(Stored data entries)
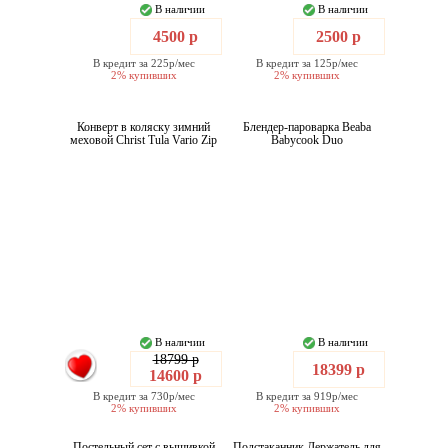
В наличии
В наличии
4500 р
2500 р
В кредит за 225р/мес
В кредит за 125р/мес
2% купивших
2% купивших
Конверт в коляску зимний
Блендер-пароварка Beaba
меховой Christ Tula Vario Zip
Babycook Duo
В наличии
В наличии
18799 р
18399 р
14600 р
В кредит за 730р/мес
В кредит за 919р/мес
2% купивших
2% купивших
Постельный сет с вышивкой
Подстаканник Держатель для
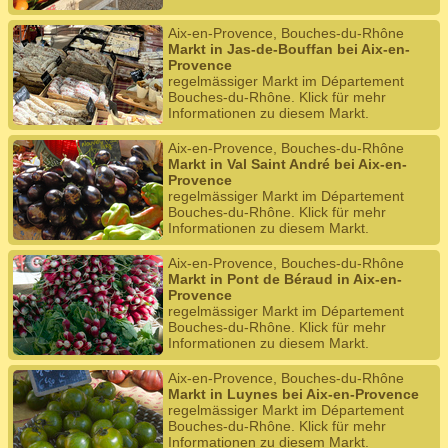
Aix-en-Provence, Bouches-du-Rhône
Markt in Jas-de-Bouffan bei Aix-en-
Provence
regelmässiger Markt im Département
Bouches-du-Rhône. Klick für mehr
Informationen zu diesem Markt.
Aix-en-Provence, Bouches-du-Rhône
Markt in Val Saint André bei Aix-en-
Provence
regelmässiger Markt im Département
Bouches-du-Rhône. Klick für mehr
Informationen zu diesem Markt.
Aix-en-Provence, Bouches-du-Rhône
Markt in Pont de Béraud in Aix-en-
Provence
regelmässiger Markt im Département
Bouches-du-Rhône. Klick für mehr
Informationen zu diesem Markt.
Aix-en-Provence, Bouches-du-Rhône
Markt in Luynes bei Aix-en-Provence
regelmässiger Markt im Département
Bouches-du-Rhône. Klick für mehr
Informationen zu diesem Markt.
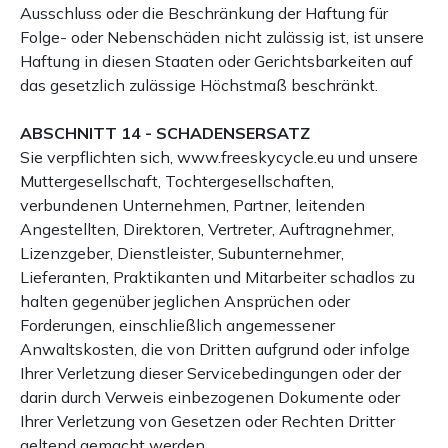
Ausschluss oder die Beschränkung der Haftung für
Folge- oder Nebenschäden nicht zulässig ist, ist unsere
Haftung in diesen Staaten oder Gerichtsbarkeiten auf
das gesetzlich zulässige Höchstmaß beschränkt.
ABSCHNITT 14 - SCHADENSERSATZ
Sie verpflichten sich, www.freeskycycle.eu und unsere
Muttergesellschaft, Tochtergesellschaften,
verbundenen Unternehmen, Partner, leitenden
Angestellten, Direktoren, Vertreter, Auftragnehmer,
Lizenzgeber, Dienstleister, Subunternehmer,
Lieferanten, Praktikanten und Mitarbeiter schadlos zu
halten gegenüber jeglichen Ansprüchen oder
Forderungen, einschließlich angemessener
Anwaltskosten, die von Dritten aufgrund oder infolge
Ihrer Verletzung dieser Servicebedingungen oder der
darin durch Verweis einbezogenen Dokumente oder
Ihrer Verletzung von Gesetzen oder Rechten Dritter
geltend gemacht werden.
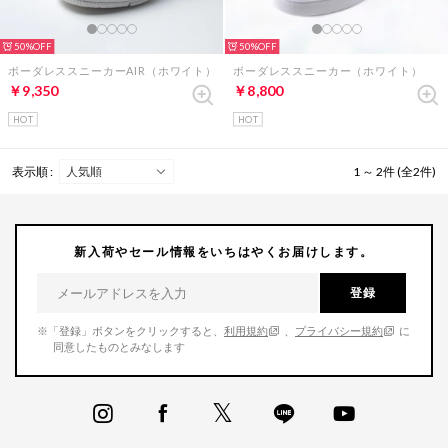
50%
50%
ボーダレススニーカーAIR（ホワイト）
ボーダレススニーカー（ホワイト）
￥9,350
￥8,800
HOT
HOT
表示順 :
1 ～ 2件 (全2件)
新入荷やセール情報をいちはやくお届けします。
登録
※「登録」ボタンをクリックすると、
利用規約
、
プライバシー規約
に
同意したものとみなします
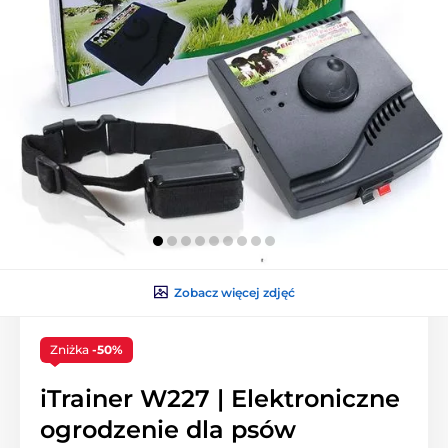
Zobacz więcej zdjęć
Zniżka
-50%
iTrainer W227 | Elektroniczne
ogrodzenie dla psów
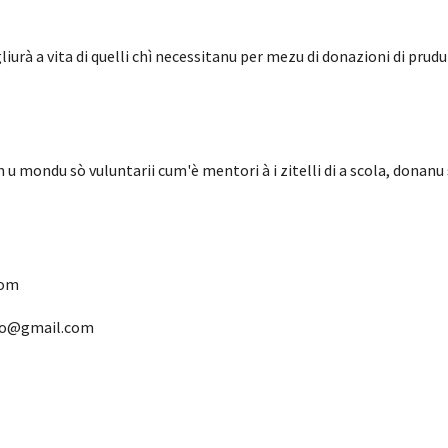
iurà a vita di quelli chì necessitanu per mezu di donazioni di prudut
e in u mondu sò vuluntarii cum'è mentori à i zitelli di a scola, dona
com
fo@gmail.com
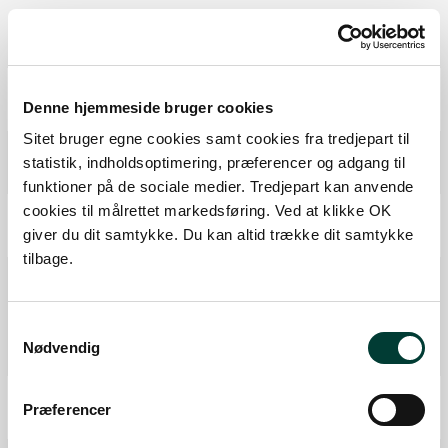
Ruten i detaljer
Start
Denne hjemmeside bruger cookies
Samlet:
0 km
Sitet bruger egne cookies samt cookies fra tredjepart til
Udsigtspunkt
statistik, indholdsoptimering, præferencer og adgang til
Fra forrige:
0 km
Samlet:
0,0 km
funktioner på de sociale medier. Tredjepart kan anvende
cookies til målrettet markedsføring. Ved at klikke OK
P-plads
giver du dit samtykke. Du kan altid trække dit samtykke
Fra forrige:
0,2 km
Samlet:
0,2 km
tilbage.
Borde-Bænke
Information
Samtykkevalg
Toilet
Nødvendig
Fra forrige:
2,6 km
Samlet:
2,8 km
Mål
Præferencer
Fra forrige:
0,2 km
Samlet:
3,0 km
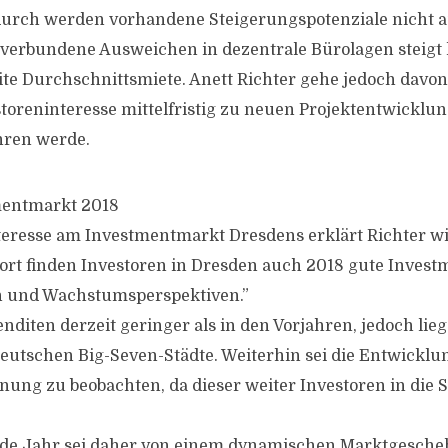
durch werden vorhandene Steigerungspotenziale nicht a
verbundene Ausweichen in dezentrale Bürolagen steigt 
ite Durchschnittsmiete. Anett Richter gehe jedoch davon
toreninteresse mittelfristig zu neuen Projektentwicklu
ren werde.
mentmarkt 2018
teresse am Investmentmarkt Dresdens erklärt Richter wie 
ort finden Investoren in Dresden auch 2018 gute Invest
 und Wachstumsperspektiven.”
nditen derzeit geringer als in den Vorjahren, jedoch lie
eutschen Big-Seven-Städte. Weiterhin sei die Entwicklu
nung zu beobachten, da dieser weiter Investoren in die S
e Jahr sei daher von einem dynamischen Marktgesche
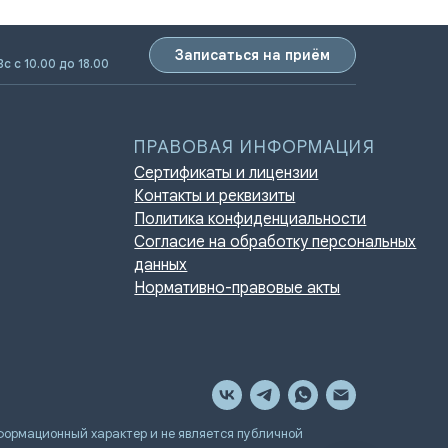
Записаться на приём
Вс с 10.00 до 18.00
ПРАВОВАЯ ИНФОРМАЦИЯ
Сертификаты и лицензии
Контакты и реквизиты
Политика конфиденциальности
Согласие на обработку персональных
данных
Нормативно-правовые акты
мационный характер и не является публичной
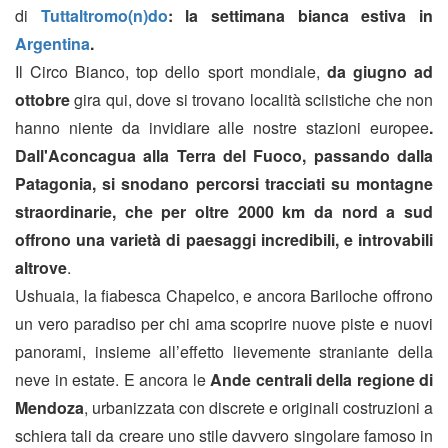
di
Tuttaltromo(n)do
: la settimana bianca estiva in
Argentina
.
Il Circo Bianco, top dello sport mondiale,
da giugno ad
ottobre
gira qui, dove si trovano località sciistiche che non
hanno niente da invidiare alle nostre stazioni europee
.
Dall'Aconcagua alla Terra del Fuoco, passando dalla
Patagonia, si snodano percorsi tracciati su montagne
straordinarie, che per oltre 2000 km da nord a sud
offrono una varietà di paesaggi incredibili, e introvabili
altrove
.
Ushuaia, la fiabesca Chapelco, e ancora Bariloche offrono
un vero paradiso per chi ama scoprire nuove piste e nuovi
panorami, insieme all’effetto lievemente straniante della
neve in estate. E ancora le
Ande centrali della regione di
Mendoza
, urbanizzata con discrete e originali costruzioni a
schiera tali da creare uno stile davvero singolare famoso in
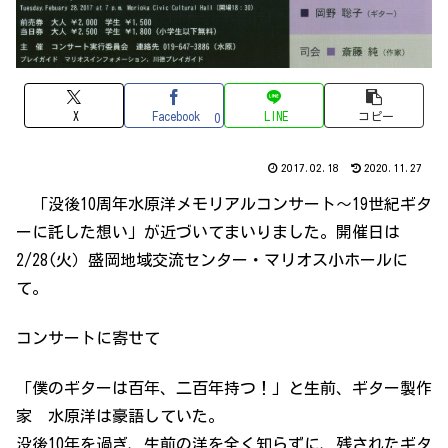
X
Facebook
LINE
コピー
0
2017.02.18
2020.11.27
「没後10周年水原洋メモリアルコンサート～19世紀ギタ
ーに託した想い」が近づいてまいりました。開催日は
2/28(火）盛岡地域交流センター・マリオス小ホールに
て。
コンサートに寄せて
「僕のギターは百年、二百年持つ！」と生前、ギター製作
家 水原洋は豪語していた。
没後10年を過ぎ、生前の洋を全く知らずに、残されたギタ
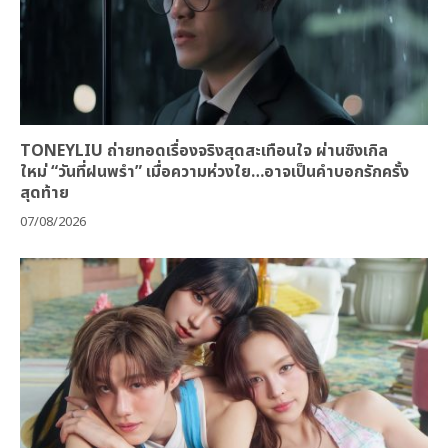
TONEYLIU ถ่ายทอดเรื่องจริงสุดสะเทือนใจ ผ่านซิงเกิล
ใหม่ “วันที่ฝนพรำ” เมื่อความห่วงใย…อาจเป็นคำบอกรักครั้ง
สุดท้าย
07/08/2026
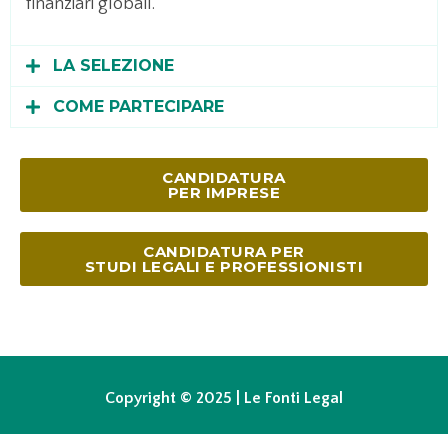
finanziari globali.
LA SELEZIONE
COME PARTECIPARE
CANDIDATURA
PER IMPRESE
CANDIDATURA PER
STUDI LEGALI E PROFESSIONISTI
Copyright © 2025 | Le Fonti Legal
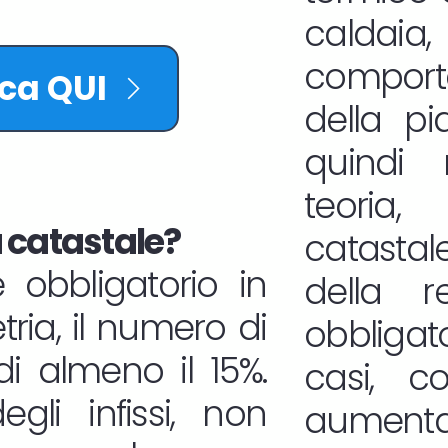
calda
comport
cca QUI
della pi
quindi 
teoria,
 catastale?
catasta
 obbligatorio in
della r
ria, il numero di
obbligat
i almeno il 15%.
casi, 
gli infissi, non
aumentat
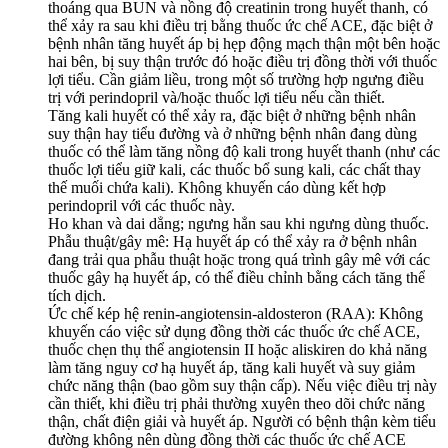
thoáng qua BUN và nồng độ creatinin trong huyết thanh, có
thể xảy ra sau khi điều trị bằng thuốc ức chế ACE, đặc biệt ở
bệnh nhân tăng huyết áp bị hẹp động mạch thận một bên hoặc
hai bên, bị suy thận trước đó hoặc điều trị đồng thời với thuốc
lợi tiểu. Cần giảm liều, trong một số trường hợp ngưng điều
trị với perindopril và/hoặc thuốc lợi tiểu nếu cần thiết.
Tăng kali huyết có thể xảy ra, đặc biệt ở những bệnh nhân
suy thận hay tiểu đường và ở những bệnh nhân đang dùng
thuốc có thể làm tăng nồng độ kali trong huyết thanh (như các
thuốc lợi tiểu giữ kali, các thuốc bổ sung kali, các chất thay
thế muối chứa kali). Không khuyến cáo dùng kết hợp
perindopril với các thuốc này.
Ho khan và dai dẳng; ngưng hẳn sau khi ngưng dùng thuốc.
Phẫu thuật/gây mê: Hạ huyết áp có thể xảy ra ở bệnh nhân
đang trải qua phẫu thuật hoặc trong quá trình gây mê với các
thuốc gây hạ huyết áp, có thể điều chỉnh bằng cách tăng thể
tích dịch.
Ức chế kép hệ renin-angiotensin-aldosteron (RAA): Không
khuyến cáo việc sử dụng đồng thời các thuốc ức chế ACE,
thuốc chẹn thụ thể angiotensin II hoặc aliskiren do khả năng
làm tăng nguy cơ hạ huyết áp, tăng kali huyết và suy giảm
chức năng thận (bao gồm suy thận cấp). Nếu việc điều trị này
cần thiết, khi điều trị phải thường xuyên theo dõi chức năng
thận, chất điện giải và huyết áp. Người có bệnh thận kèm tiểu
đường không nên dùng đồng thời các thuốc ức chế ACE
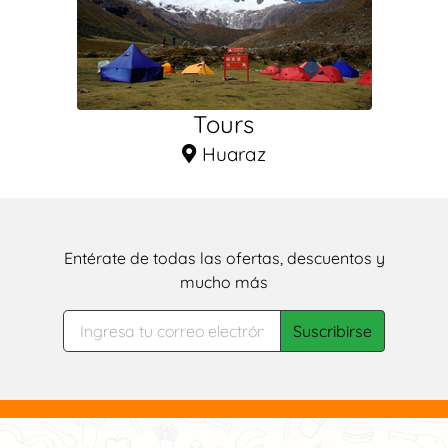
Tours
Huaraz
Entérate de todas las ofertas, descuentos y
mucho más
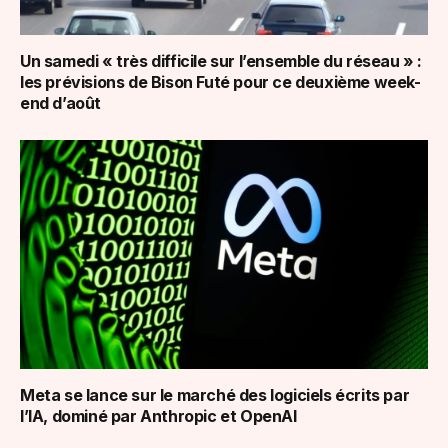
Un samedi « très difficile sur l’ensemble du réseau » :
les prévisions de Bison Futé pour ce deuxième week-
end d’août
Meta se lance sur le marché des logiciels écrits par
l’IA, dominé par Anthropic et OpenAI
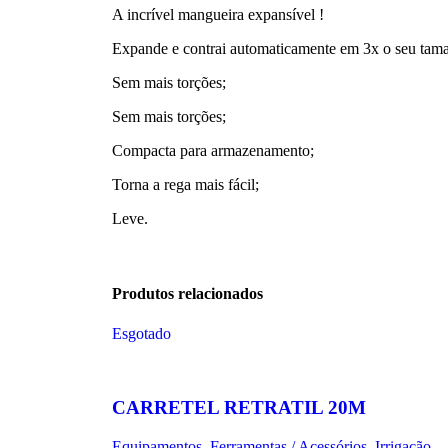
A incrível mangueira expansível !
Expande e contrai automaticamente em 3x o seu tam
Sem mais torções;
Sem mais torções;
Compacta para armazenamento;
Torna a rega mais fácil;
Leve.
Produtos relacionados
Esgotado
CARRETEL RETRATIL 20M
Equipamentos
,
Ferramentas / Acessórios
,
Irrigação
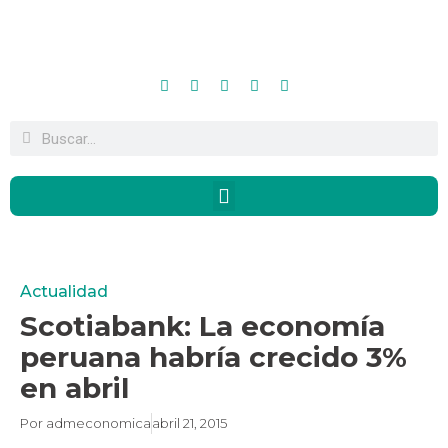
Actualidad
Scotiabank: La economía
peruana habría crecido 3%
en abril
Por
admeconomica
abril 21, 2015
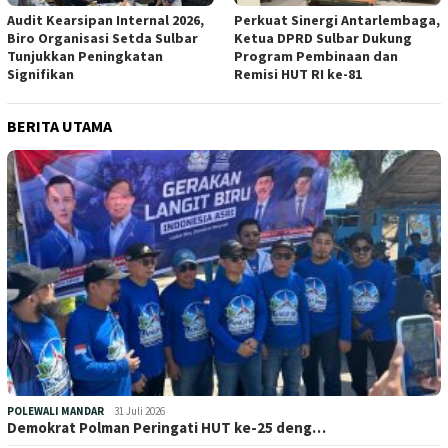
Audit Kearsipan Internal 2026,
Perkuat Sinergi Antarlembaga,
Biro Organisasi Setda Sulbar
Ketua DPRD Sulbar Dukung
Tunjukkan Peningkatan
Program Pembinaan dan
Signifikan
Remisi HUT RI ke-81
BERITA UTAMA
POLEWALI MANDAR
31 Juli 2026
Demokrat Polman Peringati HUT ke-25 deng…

### Activity:
Only the lines containing "nhân" are needed; copy each of them from the data.

### Written reply:
bệnh nhân tăng huyết áp bị hẹp động mạch thận một bên hoặc
Tăng kali huyết có thể xảy ra, đặc biệt ở những bệnh nhân
suy thận hay tiểu đường và ở những bệnh nhân đang dùng
Phẫu thuật/gây mê: Hạ huyết áp có thể xảy ra ở bệnh nhân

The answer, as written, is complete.